Dans les années 1970 et 1980, une vague d'exploitation propre s'est développée en Australie, combinant les énergies brutes du cinéma américain de drive-in avec des contraintes budgétaires locales et une sorte de faim visuelle qui différait des contre-mouvements européens ou asiatiques. Produit à bas prix, souvent tourné avec des équipes non formées ou semi-professionnelles, des films sont nés qui ont transformé leurs défauts en rudesse – non pas par calcul artistique, mais par nécessité économique nue. Ces productions ont trouvé des acheteurs mondiaux dans les grindhouses et plus tard dans les vidéothèques, car elles promettaient ce que les grands studios ne fournissaient pas : de l'action non filtrée, des monstres bizarres, une sexualité non réglementée et un sens de la réalité au-delà des conventions budgétaires.
La dynamique était simple : les producteurs et réalisateurs australiens – souvent des autodidactes sans formation cinématographique formelle – ont créé des spectacles à petit budget dans des paysages désertiques et des friches urbaines qui servaient déjà de décors. Pas besoin de décors coûteux. Des artistes d'effets locaux ont improvisé des solutions matérielles pour les cascades et les effets pratiques, donnant aux images une rudesse documentaire. La bande sonore provenait de claviers synthétiques et d'instruments joués en direct – également par nécessité budgétaire. Mad Max (1979) a été la percée, car George Miller a compris : cette rudesse n'était pas un défaut, mais une identité. Après le succès mondial, des dizaines de producteurs ont imité la formule – post-apocalyptique, costumes bon marché, action de véhicules dans le désert.
Pour les directeurs de la photographie et les décorateurs, l'Ozploitation signifiait l'improvisation comme artisanat. On tournait dans des lieux existants, on utilisait radicalement la lumière du jour, on construisait des effets pratiques avec des matériaux disponibles. Le look n'est pas né d'une décision de conception, mais d'une gestion des manques. Simultanément, ces contraintes ont produit un style visuel : contrasté, souvent surexposé au soleil, avec des caméras en mouvement et des montages rapides censés masquer les insuffisances. Plus tard, les cinéastes en Europe et aux États-Unis ont reconnu que cette matière première esthétique attirait le public – la destruction authentique bat la simulation polie.
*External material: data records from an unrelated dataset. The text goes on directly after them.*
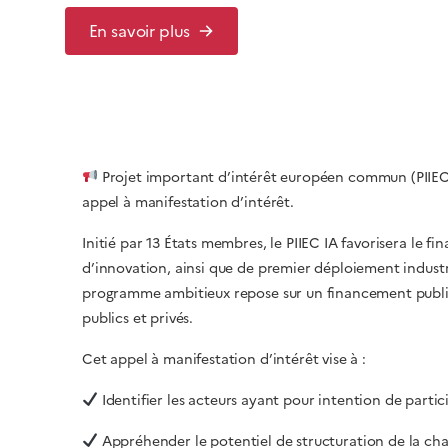
En savoir plus
Projet important d’intérêt européen commun (PIIEC) « 
appel à manifestation d’intérêt.
Initié par 13 États membres, le PIIEC IA favorisera le
d’innovation, ainsi que de premier déploiement industri
programme ambitieux repose sur un financement public 
publics et privés.
Cet appel à manifestation d’intérêt vise à :
Identifier les acteurs ayant pour intention de partici
Appréhender le potentiel de structuration de la chaî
L'ère de l'Ozploitation s'est terminée dans les années 90 non pas par épuisement artistique, mais parce que le piratage numérique de vidéos domestiques et le streaming ont détruit la chaîne de valorisation des grindhouses. Mais la leçon formelle est restée : la directivité et le réalisme budgétaire créent une intensité visuelle que la surproduction n'atteint pas. L'esthétique fait encore écho aujourd'hui dans les films de genre indépendants.